As is well known, some measures seeking to set up a large state-owned, but at the same time independent in its business operations investment institution were taken beforehand.
Last February, the government expanded the investment declaration of another lending institution, VEB, allowing it to invest pension accruals in Russian stocks. This is a common global practice, the scale of which can be compared only to insurance investment. No one is scared off by the thought that pension and insurance money in fact belong to the state, as the state purposefully encourages both types of accruals.
Remarkably, another two Russian banks – Sberbank and VTB – have based the success of their respective IPOs on investment in Russian assets. Investment in Russian securities is the simplest and unregulated use for the stabilisation fund. Moreover, it will not trigger inflation, because investment resources are used first of all for development and not for paying dividends. Similarly, investing in Russian securities, the government insures everything and is ensured against a global decline of the most liquid stocks. At present the stock market has hit a local low, making state investment in stocks an almost safe lottery.
Besides, many Russian companies remain undervalued, which guarantees their growth in the long term.
Yet even a state-owned development bank may not have enough money to keep the market floating: experts estimate that the bank may accumulate up to RUR0.8-1.2trn by the yearend. This is not much compared to RUR4trn of private assets now at play on the Russian stock market.

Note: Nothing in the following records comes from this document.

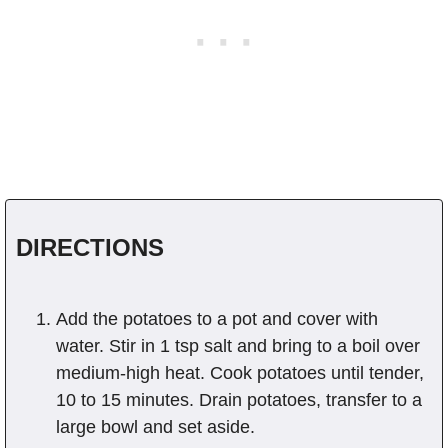
DIRECTIONS
Add the potatoes to a pot and cover with
water. Stir in 1 tsp salt and bring to a boil over
medium-high heat. Cook potatoes until tender,
10 to 15 minutes. Drain potatoes, transfer to a
large bowl and set aside.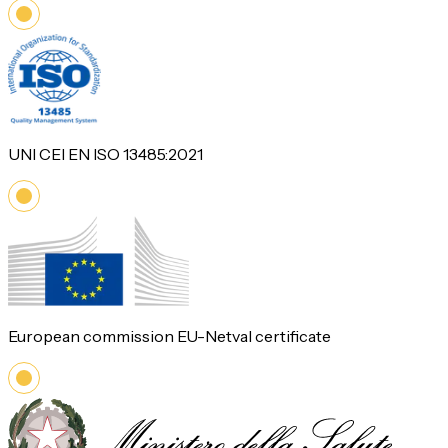
UNI CEI EN ISO 13485:2021
European commission EU-Netval certificate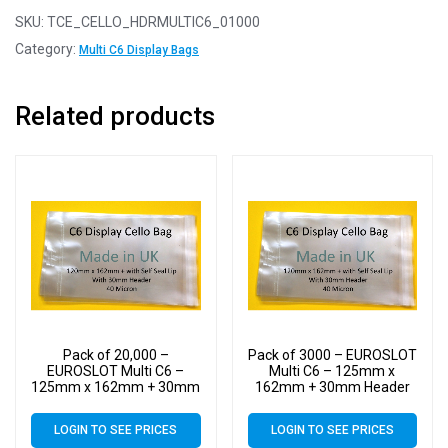
SKU:
TCE_CELLO_HDRMULTIC6_01000
Category:
Multi C6 Display Bags
Related products
Pack of 20,000 –
Pack of 3000 – EUROSLOT
EUROSLOT Multi C6 –
Multi C6 – 125mm x
125mm x 162mm + 30mm
162mm + 30mm Header
Header with Euroslot – 40
with Euroslot – 40 Micron
Micron Cellophane Clear
Cellophane Clear Display
LOGIN TO SEE PRICES
LOGIN TO SEE PRICES
Display Bags Self Seal
Bags Self Seal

But it is not bad, as it will not allow market players to sustain on the state pouring money and will encourage further active investment.
Yet the real prospect of further expansion of the Russian stock market, mainly due to the forthcoming series of IPOs, makes an influx of additional investment the necessary precondition for sustaining the growth pace. We should not forget about the well-known rule that one state-owned rouble attracts three private roubles. While two or even one private rouble may be sufficient for the Russian stock market now.